Despite themselves eagerness shone out of their faces. Maurice laid down the saucepan. Sibyl was breathing quickly.
"I had made up my mind," I went on, "to take a tour round the world in the Merconia, a steamer which leaves here next Thursday. I had paid for my passage, and everything was arranged. Now I find that it will be inconvenient for me to leave. I have changed my stateroom for two smaller ones, and I suggest that you two occupy them in my stead."
"But, Major Forester," Maurice gasped, "it would be wonderful, only—" He hesitated.
"Oh, I know all about that," I interrupted. "You see, your fares are paid right back to Marseilles. You won't need to bother much about the excursions, and you will find the food on the ship excellent. I had reserved two hundred pounds for myself for tips, drinks and small expenses. That I save because your two rooms do not come to as much as the one I had selected, and the money is deposited to your credit with the purser. There is only one condition."
"Condition!" Sibyl faltered.
"It is not my business to pry into your secrets," I said, smiling, "but to obtain your passports and travel comfortably you ought to pay a visit to the English clergyman here."
The girl rose to her feet and came toward me with her arms outstretched, and I knew at that moment why the whole world had found her beautiful. I seemed to feel too that one day she would be beautiful again.
After all, my self-sacrifice cost me nothing, for immediately I had settled down in somewhat humble winter quarters at Venice, a relative died unexpectedly and left me a legacy of two thousand pounds. I did not hesitate for one moment how to spend a portion of it, and I embarked upon an even longer cruise than the one I had first contemplated.

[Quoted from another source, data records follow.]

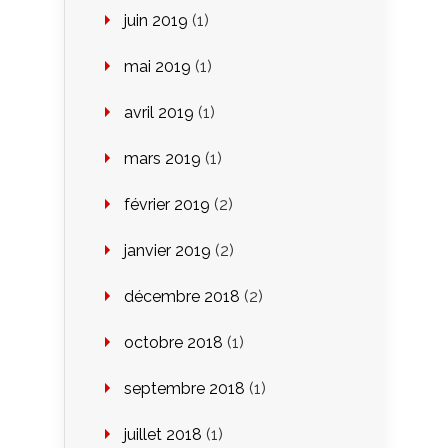
juin 2019
(1)
mai 2019
(1)
avril 2019
(1)
mars 2019
(1)
février 2019
(2)
janvier 2019
(2)
décembre 2018
(2)
octobre 2018
(1)
septembre 2018
(1)
juillet 2018
(1)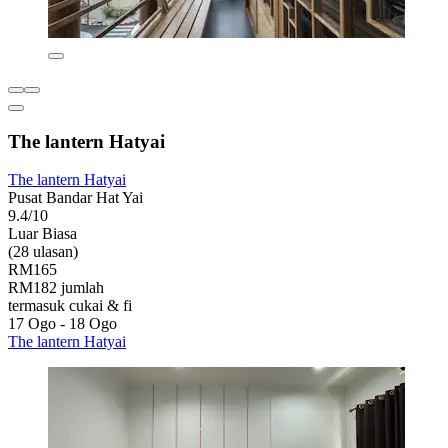
The lantern Hatyai
The lantern Hatyai
Pusat Bandar Hat Yai
9.4/10
Luar Biasa
(28 ulasan)
RM165
RM182 jumlah
termasuk cukai & fi
17 Ogo - 18 Ogo
The lantern Hatyai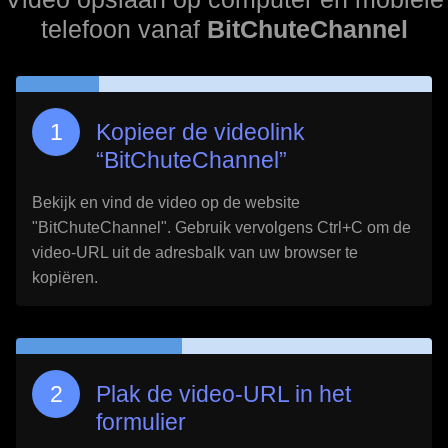
telefoon vanaf
BitChuteChannel
Kopieer de videolink
“
BitChuteChannel
”
Bekijk en vind de video op de website
"
BitChuteChannel
". Gebruik vervolgens Ctrl+C om de
video-URL uit de adresbalk van uw browser te
kopiëren.
Plak de video-URL in het
formulier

IT was eighteen months before I returned to England and nearly two years before I stepped out of the Blue Train at Monte Carlo, into the sunshine of my beloved Riviera. I engaged rooms at my old hotel, greeted friends and acquaintances on every side, and then, after dinner, while wondering whether I should go to the Sporting Club, found myself suddenly confronted with a huge placard:
MAURICE AND SIBYL
back from their great success
in the Argentine
dance every night at
I gripped the arm of the friend with whom I had been walking.
"Are they the same dancers who were down here two or three years ago?" I asked.

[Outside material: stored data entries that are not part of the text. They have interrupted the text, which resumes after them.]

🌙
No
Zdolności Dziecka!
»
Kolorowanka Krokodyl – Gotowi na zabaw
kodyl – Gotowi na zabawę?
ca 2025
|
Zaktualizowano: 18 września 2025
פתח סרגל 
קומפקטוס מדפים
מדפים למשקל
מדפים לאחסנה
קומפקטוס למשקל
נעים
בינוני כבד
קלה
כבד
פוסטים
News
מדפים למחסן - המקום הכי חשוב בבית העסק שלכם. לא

"They had a great success then," he remarked, "but they disappeared for a time. It seems they were touring in South America. They are better than ever now. If you thought of going, we'd better telephone for a table...."

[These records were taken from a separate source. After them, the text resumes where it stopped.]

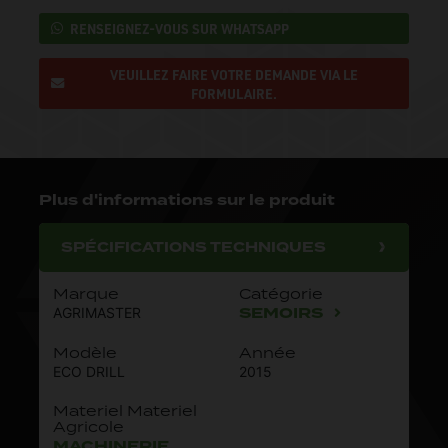
RENSEIGNEZ-VOUS SUR WHATSAPP
VEUILLEZ FAIRE VOTRE DEMANDE VIA LE
FORMULAIRE.
Plus d'informations sur le produit
SPÉCIFICATIONS TECHNIQUES
Marque
Catégorie
SEMOIRS
AGRIMASTER
Modèle
Année
ECO DRILL
2015
Materiel Materiel
Agricole
MACHINERIE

I THINK my unexpected presence for a moment nearly spoiled their dance. They came on to the floor together—Maurice, handsomer even than in his palmy days, with an added attractiveness in his face, which everyone talked about but no one could analyze, and Sibyl, rejuvenated, with all the old charm, as fresh and dainty as ever. There was a tumult of applause at their entrance. The music had already started. Both were swaying to its rhythm when Maurice—no, I think it was Sibyl first—caught sight of me. Maurice had presence of mind enough to signal to the leader of the orchestra, whose music at once stopped. They both came across the floor to me.
"All owing to you, sir," Maurice said simply.
Sibyl only raised her fingers to my lips and smiled into my eyes as a woman smiles seldom in her lifetime.
"Afterward!" she murmured.
Then they danced, and those who did not know me by sight were wondering who the middle-aged gentleman might be who had been so favored.